[What to work on]: A faithful transcript of all the lines below, with no pictures, is the goal here.

----------

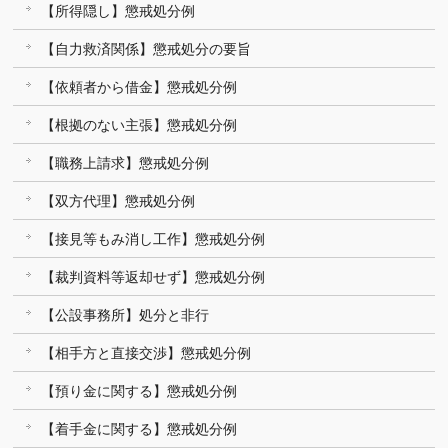
【所得隠し】懲戒処分例
【自力救済関係】懲戒処分の要旨
【依頼者から借金】懲戒処分例
【根拠のない主張】懲戒処分例
【職務上請求】懲戒処分例
【双方代理】懲戒処分例
【接見等もみ消し工作】懲戒処分例
【裁判資料等返却せず】懲戒処分例
【公設事務所】処分と非行
【相手方と直接交渉】懲戒処分例
【預り金に関する】懲戒処分例
【着手金に関する】懲戒処分例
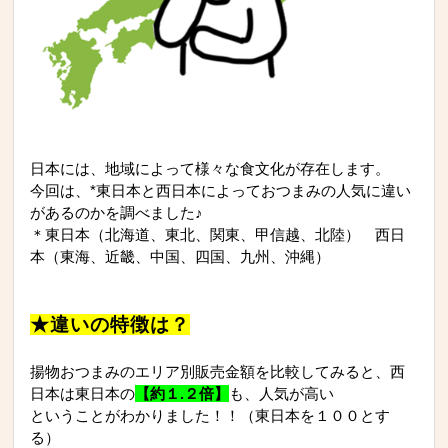
日本には、地域によって様々な食文化が存在します。
今回は、*東日本と西日本によっておつまみの人気に違い
があるのかを調べました♪
＊東日本（北海道、東北、関東、甲信越、北陸） 西日
本（東海、近畿、中国、四国、九州、沖縄）
★違いの特徴は？
揚物おつまみのエリア別販売金額を比較してみると、西
日本は東日本の
【約１.２倍】
も、人気が高い
ということがわかりました！！（東日本を１００とす
る）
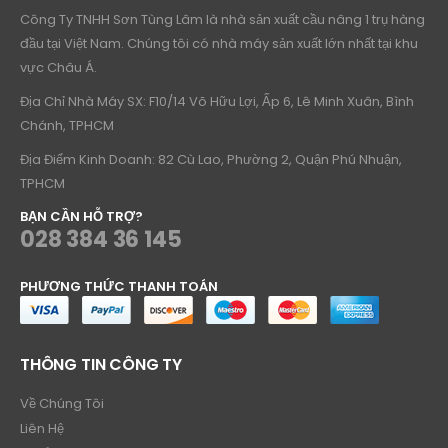
Công Ty TNHH Sơn Tùng Lâm là nhà sản xuất cầu nâng 1 trụ hàng
đầu tại Việt Nam. Chúng tôi có nhà máy sản xuất lớn nhất tại khu
vực Châu Á.
Địa Chỉ Nhà Máy SX: F10/14 Võ Hữu Lợi, Ấp 6, Lê Minh Xuân, Bình
Chánh, TPHCM
Địa Điểm Kinh Doanh: 82 Cù Lao, Phường 2, Quận Phú Nhuận,
TPHCM
BẠN CẦN HỖ TRỢ?
028 384 36 145
PHƯƠNG THỨC THANH TOÁN
THÔNG TIN CÔNG TY
Về Chúng Tôi
Liên Hệ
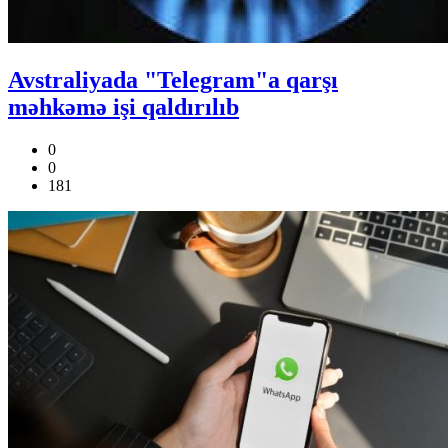
Avstraliyada "Telegram"a qarşı
məhkəmə işi qaldırılıb
0
0
181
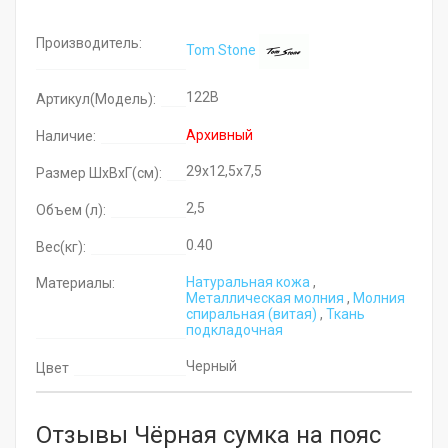
Производитель:
Tom Stone
122B
Артикул(Модель):
Архивный
Наличие:
29x12,5x7,5
Размер ШхВхГ(см):
2,5
Объем (л):
0.40
Вес(кг):
Натуральная кожа
,
Материалы:
Металлическая молния
,
Молния
cпиральная (витая)
,
Ткань
подкладочная
Черный
Цвет
Отзывы Чёрная сумка на пояс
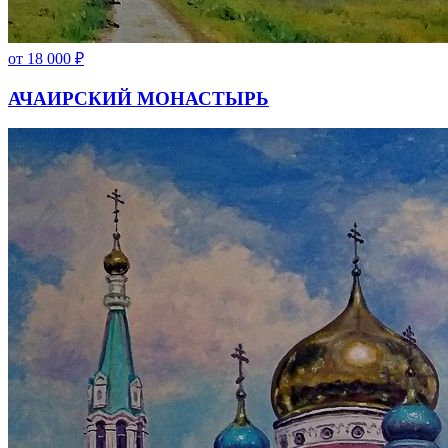
от
18 000
₽
АЧАИРСКИЙ МОНАСТЫРЬ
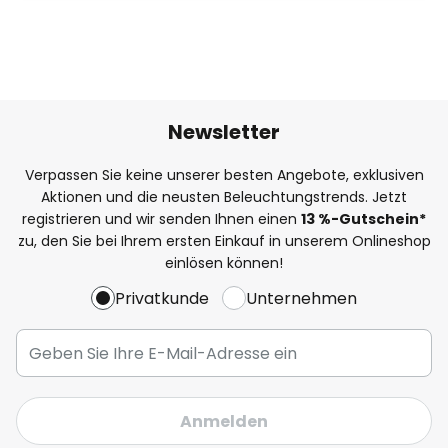
Newsletter
Verpassen Sie keine unserer besten Angebote, exklusiven
Aktionen und die neusten Beleuchtungstrends. Jetzt
registrieren und wir senden Ihnen einen
13
%
-Gutschein*
zu, den Sie bei Ihrem ersten Einkauf in unserem Onlineshop
einlösen können!
Privatkunde
Unternehmen
Anmelden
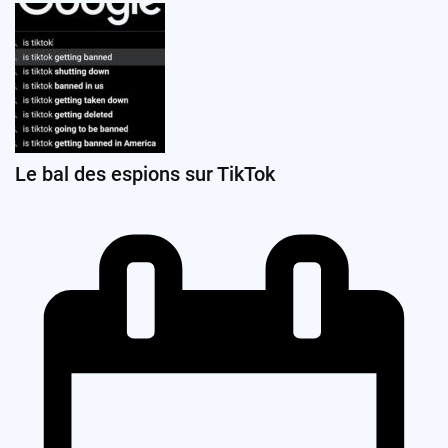
Le bal des espions sur TikTok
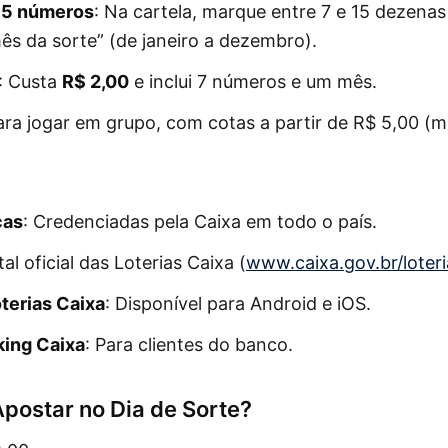
 15 números
: Na cartela, marque entre 7 e 15 dezenas 
ês da sorte” (de janeiro a dezembro).
: Custa
R$ 2,00
e inclui 7 números e um mês.
ara jogar em grupo, com cotas a partir de R$ 5,00 (
cas
: Credenciadas pela Caixa em todo o país.
tal oficial das Loterias Caixa (
www.caixa.gov.br/loteri
oterias Caixa
: Disponível para Android e iOS.
king Caixa
: Para clientes do banco.
postar no Dia de Sorte?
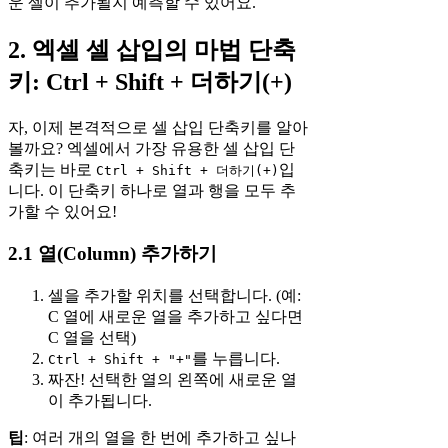
운 셀이 추가될지 예측할 수 있어요.
2. 엑셀 셀 삽입의 마법 단축
키: Ctrl + Shift + 더하기(+)
자, 이제 본격적으로 셀 삽입 단축키를 알아
볼까요? 엑셀에서 가장 유용한 셀 삽입 단
축키는 바로
입
Ctrl + Shift + 더하기(+)
니다. 이 단축키 하나로 열과 행을 모두 추
가할 수 있어요!
2.1 열(Column) 추가하기
셀을 추가할 위치를 선택합니다. (예:
C 열에 새로운 열을 추가하고 싶다면
C 열을 선택)
를 누릅니다.
Ctrl + Shift + "+"
짜잔! 선택한 열의 왼쪽에 새로운 열
이 추가됩니다.
팁
: 여러 개의 열을 한 번에 추가하고 싶나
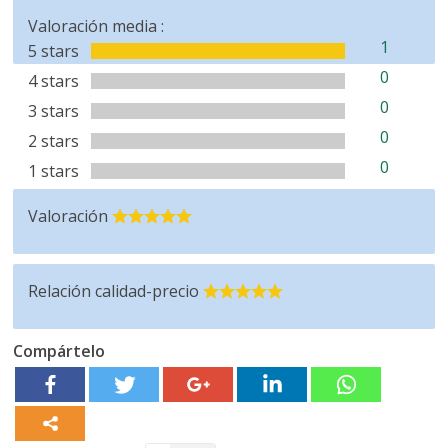
Valoración media :
1
5 stars
0
4 stars
0
3 stars
0
2 stars
0
1 stars
Valoración
Relación calidad-precio
Compártelo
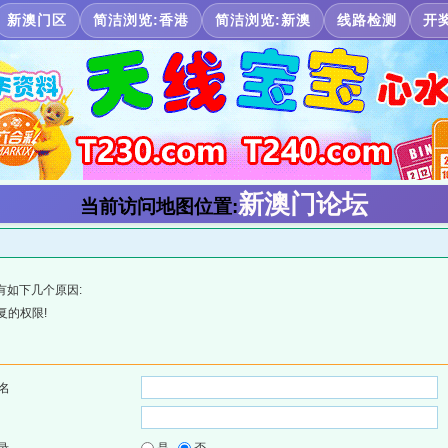
新澳门区
简洁浏览:香港
简洁浏览:新澳
线路检测
开
新澳门论坛
当前访问地图位置:
有如下几个原因:
复的权限!
名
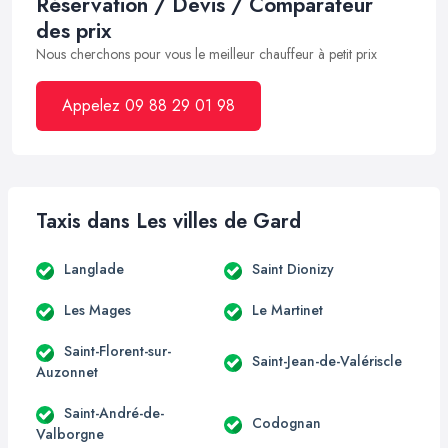
Réservation / Devis / Comparateur
des prix
Nous cherchons pour vous le meilleur chauffeur à petit prix
Appelez 09 88 29 01 98
Taxis dans Les villes de Gard
Langlade
Saint Dionizy
Les Mages
Le Martinet
Saint-Florent-sur-
Saint-Jean-de-Valériscle
Auzonnet
Saint-André-de-
Codognan
Valborgne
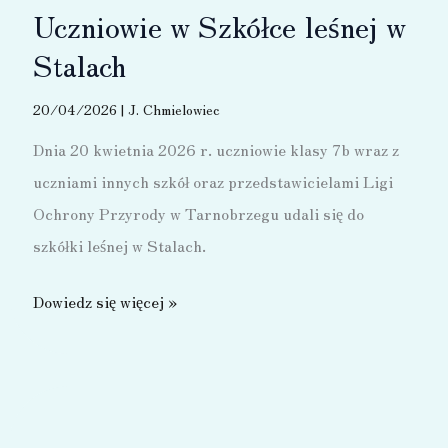
Uczniowie w Szkółce leśnej w
Stalach
20/04/2026
|
J. Chmielowiec
Dnia 20 kwietnia 2026 r. uczniowie klasy 7b wraz z
uczniami innych szkół oraz przedstawicielami Ligi
Ochrony Przyrody w Tarnobrzegu udali się do
szkółki leśnej w Stalach.
Uczniowie
Dowiedz się więcej »
w
Szkółce
leśnej
w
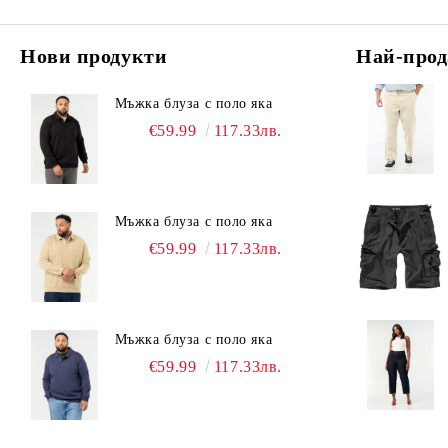
Нови продукти
Най-прод
Мъжка блуза с поло яка
€59.99
117.33лв.
Мъжка блуза с поло яка
€59.99
117.33лв.
Мъжка блуза с поло яка
€59.99
117.33лв.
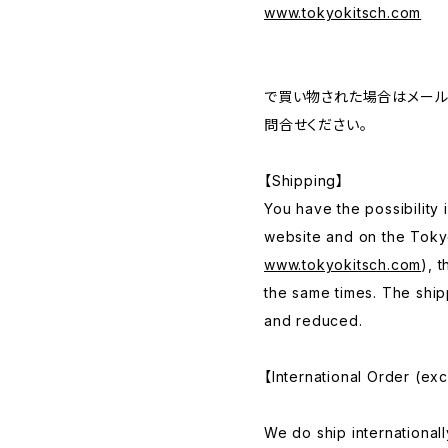
www.tokyokitsch.com
で買い物された場合はメー
問合せください。
【Shipping】
You have the possibility 
website and on the Toky
www.tokyokitsch.com
), 
the same times. The ship
and reduced.
【International Order (ex
We do ship international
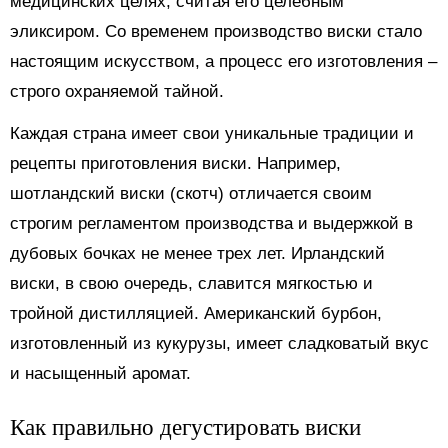
медицинских целях, считая его целебным
эликсиром. Со временем производство виски стало
настоящим искусством, а процесс его изготовления –
строго охраняемой тайной.
Каждая страна имеет свои уникальные традиции и
рецепты приготовления виски. Например,
шотландский виски (скотч) отличается своим
строгим регламентом производства и выдержкой в
дубовых бочках не менее трех лет. Ирландский
виски, в свою очередь, славится мягкостью и
тройной дистилляцией. Американский бурбон,
изготовленный из кукурузы, имеет сладковатый вкус
и насыщенный аромат.
Как правильно дегустировать виски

----------

[Result below]:
【所得隠し】懲戒処分例
【自力救済関係】懲戒処分の要旨
【依頼者から借金】懲戒処分例
【根拠のない主張】懲戒処分例
【職務上請求】懲戒処分例
【双方代理】懲戒処分例
【接見等もみ消し工作】懲戒処分例
【裁判資料等返却せず】懲戒処分例
【公設事務所】処分と非行
【相手方と直接交渉】懲戒処分例
【預り金に関する】懲戒処分例
【着手金に関する】懲戒処分例
日本には、地域によって様々な食文化が存在します。
今回は、*東日本と西日本によっておつまみの人気に違い
があるのかを調べました♪
＊東日本（北海道、東北、関東、甲信越、北陸） 西日
本（東海、近畿、中国、四国、九州、沖縄）
★違いの特徴は？
揚物おつまみのエリア別販売金額を比較してみると、西
日本は東日本の
【約１.２倍】
も、人気が高い
ということがわかりました！！（東日本を１００とす
る）
Công Ty TNHH Sơn Tùng Lâm là nhà sản xuất cầu nâng 1 trụ hàng
đầu tại Việt Nam. Chúng tôi có nhà máy sản xuất lớn nhất tại khu
vực Châu Á.
Địa Chỉ Nhà Máy SX: F10/14 Võ Hữu Lợi, Ấp 6, Lê Minh Xuân, Bình
Chánh, TPHCM
Địa Điểm Kinh Doanh: 82 Cù Lao, Phường 2, Quận Phú Nhuận,
TPHCM
BẠN CẦN HỖ TRỢ?
028 384 36 145
PHƯƠNG THỨC THANH TOÁN
THÔNG TIN CÔNG TY
Về Chúng Tôi
Liên Hệ
Avstraliyada "Telegram"a qarşı
məhkəmə işi qaldırılıb
0
0
181
Производитель:
Tom Stone
122B
Артикул(Модель):
Архивный
Наличие:
29x12,5x7,5
Размер ШхВхГ(см):
2,5
Объем (л):
0.40
Вес(кг):
Натуральная кожа
,
Материалы:
Металлическая молния
,
Молния
cпиральная (витая)
,
Ткань
подкладочная
Черный
Цвет
Отзывы Чёрная сумка на пояс
от
18 000
₽
АЧАИРСКИЙ МОНАСТЫРЬ
Newsletter
Verpassen Sie keine unserer besten Angebote, exklusiven
Aktionen und die neusten Beleuchtungstrends. Jetzt
registrieren und wir senden Ihnen einen
13
%
-Gutschein*
zu, den Sie bei Ihrem ersten Einkauf in unserem Onlineshop
einlösen können!
Privatkunde
Unternehmen
Anmelden
Le bal des espions sur TikTok
 15 números
: Na cartela, marque entre 7 e 15 dezenas 
ês da sorte” (de janeiro a dezembro).
: Custa
R$ 2,00
e inclui 7 números e um mês.
ara jogar em grupo, com cotas a partir de R$ 5,00 (
cas
: Credenciadas pela Caixa em todo o país.
tal oficial das Loterias Caixa (
www.caixa.gov.br/loteri
oterias Caixa
: Disponível para Android e iOS.
king Caixa
: Para clientes do banco.
postar no Dia de Sorte?
운 셀이 추가될지 예측할 수 있어요.
2. 엑셀 셀 삽입의 마법 단축
키: Ctrl + Shift + 더하기(+)
자, 이제 본격적으로 셀 삽입 단축키를 알아
볼까요? 엑셀에서 가장 유용한 셀 삽입 단
축키는 바로
입
Ctrl + Shift + 더하기(+)
니다. 이 단축키 하나로 열과 행을 모두 추
가할 수 있어요!
2.1 열(Column) 추가하기
셀을 추가할 위치를 선택합니다. (예:
C 열에 새로운 열을 추가하고 싶다면
C 열을 선택)
를 누릅니다.
Ctrl + Shift + "+"
짜잔! 선택한 열의 왼쪽에 새로운 열
이 추가됩니다.
팁
: 여러 개의 열을 한 번에 추가하고 싶나
Valoración media :
1
5 stars
0
4 stars
0
3 stars
0
2 stars
0
1 stars
Valoración
Relación calidad-precio
Compártelo
新澳门区
简洁浏览:香港
简洁浏览:新澳
线路检测
开
新澳门论坛
当前访问地图位置:
有如下几个原因:
复的权限!
名
Réservation / Devis / Comparateur
des prix
Nous cherchons pour vous le meilleur chauffeur à petit prix
Appelez 09 88 29 01 98
Taxis dans Les villes de Gard
Langlade
Saint Dionizy
Les Mages
Le Martinet
Saint-Florent-sur-
Saint-Jean-de-Valériscle
Auzonnet
Saint-André-de-
Codognan
Valborgne
Uczniowie w Szkółce leśnej w
Stalach
20/04/2026
|
J. Chmielowiec
Dnia 20 kwietnia 2026 r. uczniowie klasy 7b wraz z
uczniami innych szkół oraz przedstawicielami Ligi
Ochrony Przyrody w Tarnobrzegu udali się do
szkółki leśnej w Stalach.
Uczniowie
Dowiedz się więcej »
w
Szkółce
leśnej
w
Нови продукти
Най-прод
Мъжка блуза с поло яка
€59.99
117.33лв.
Мъжка блуза с поло яка
€59.99
117.33лв.
Мъжка блуза с поло яка
€59.99
117.33лв.
www.tokyokitsch.com
で買い物された場合はメー
問合せください。
【Shipping】
You have the possibility 
website and on the Toky
www.tokyokitsch.com
), 
the same times. The ship
and reduced.
【International Order (ex
We do ship international
медицинских целях, считая его целебным
эликсиром. Со временем производство виски стало
настоящим искусством, а процесс его изготовления –
строго охраняемой тайной.
Каждая страна имеет свои уникальные традиции и
рецепты приготовления виски. Например,
шотландский виски (скотч) отличается своим
строгим регламентом производства и выдержкой в
дубовых бочках не менее трех лет. Ирландский
виски, в свою очередь, славится мягкостью и
тройной дистилляцией. Американский бурбон,
изготовленный из кукурузы, имеет сладковатый вкус
и насыщенный аромат.
Как правильно дегустировать виски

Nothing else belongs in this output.